ルーベンスの薔薇色の雲わが手には君の重たき上着が眠る

梅内美華子『若月祭』(1999年)

ルーベンスは人物や物の大きな動きを感じさせる作品を残した、バロック時代の画家。
『フランダースの犬』の主人公ネロが見たがった絵は、ルーベンスの『キリストの昇架』と『キリストの降架』だった。また、『三美神』に代表されるような豊満な女神の裸体なども描いた。
そんなことからも、「薔薇色の雲」もまた壮大で華麗な作品だと想像する。

美術館のなか、こいびとのジャケットを預かったままはぐれたのかもしれない。
そもそも美術館という場所は、皆がひとりになる場所。
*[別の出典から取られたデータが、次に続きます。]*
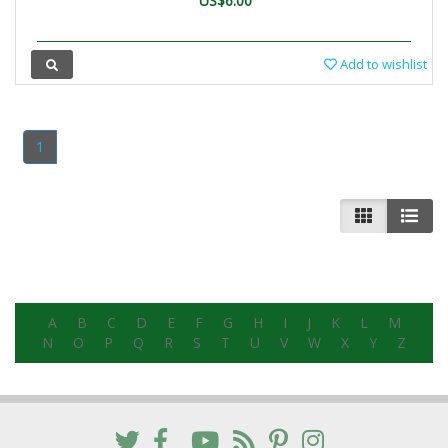
US$6.00
Add to wishlist
1
A
B
C
D
E
F
G
H
I
J
K
L
M
N
O
P
Q
R
S
T
U
V
W
X
Y
Z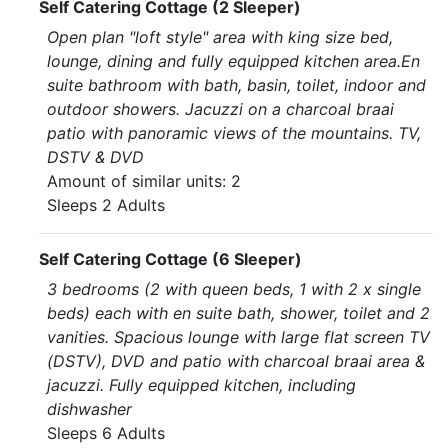
Self Catering Cottage (2 Sleeper)
Open plan "loft style" area with king size bed,
lounge, dining and fully equipped kitchen area.En
suite bathroom with bath, basin, toilet, indoor and
outdoor showers. Jacuzzi on a charcoal braai
patio with panoramic views of the mountains. TV,
DSTV & DVD
Amount of similar units: 2
Sleeps 2 Adults
Self Catering Cottage (6 Sleeper)
3 bedrooms (2 with queen beds, 1 with 2 x single
beds) each with en suite bath, shower, toilet and 2
vanities. Spacious lounge with large flat screen TV
(DSTV), DVD and patio with charcoal braai area &
jacuzzi. Fully equipped kitchen, including
dishwasher
Sleeps 6 Adults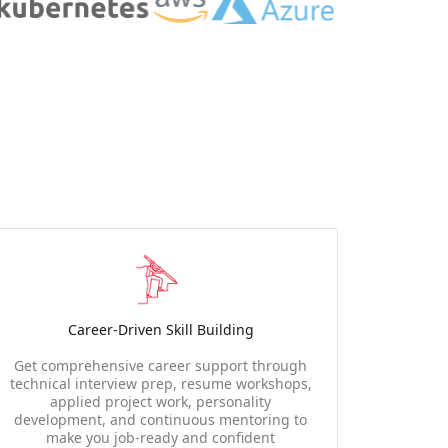
Career-Driven Skill Building
Get comprehensive career support through
technical interview prep, resume workshops,
applied project work, personality
development, and continuous mentoring to
make you job-ready and confident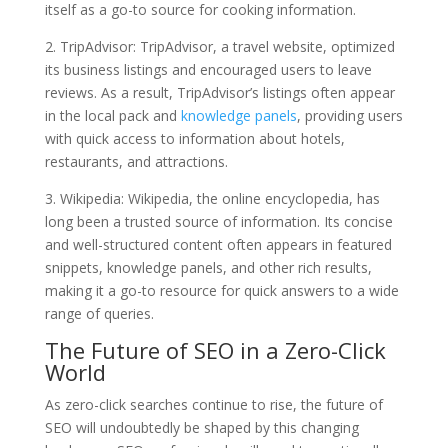
itself as a go-to source for cooking information.
2. TripAdvisor: TripAdvisor, a travel website, optimized
its business listings and encouraged users to leave
reviews. As a result, TripAdvisor’s listings often appear
in the local pack and
knowledge panels
, providing users
with quick access to information about hotels,
restaurants, and attractions.
3. Wikipedia: Wikipedia, the online encyclopedia, has
long been a trusted source of information. Its concise
and well-structured content often appears in featured
snippets, knowledge panels, and other rich results,
making it a go-to resource for quick answers to a wide
range of queries.
The Future of SEO in a Zero-Click
World
As zero-click searches continue to rise, the future of
SEO will undoubtedly be shaped by this changing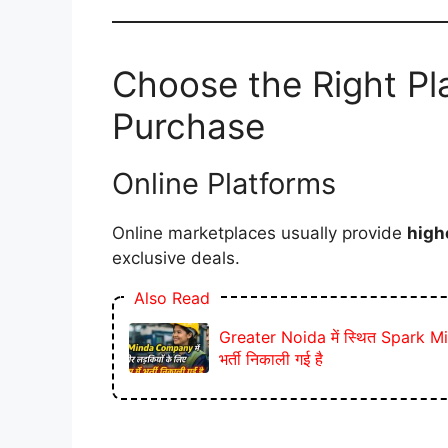
Choose the Right Pla
Purchase
Online Platforms
Online marketplaces usually provide
high
exclusive deals.
Also Read
Greater Noida में स्थित Spark Mind
भर्ती निकाली गई है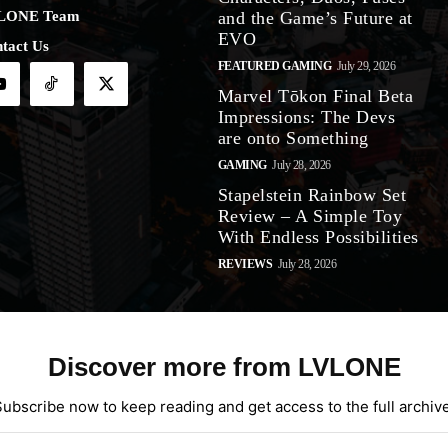
LONE Team
and the Game’s Future at
EVO
tact Us
FEATURED GAMING
July 29, 2026
Marvel Tōkon Final Beta
Impressions: The Devs
are onto Something
GAMING
July 28, 2026
Stapelstein Rainbow Set
Review – A Simple Toy
With Endless Possibilities
REVIEWS
July 28, 2026
Discover more from LVLONE
Subscribe now to keep reading and get access to the full archive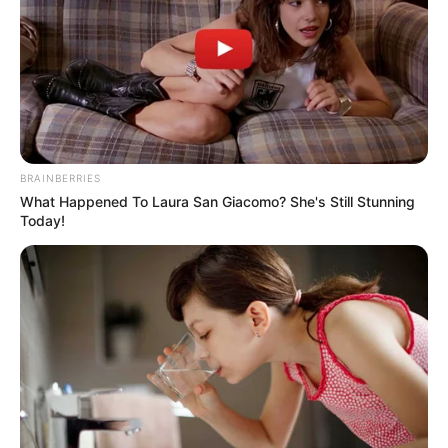
BRAINBERRIES
What Happened To Laura San Giacomo? She's Still Stunning
Today!
Mundo das Mensagens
だから、はぐれるというより、おたがいにひとりの空間を楽しんでいるときともいえる。

ルーベンスの描いた迫力ある艶やかな曲線に、心身がかすかに熱くなる。
そしてわたしの腕のなかには、あなたのぬけがらのような、あなたの「上着」。
ひとりで「上着」を腕に抱きながら、あなたとのほどよい距離感を感じる。
あなたであって、あなたでない「上着」は、未来へのかすかな期待と信頼と不安の象徴として腕のなかで「眠る」。

そんなこいびとたちの機微が、「君の重たき上着が眠る」に、あざやかにあらわれているのだ。
こいびとは、近くにいてほしいときもあれば、遠くにいてほしいときもある。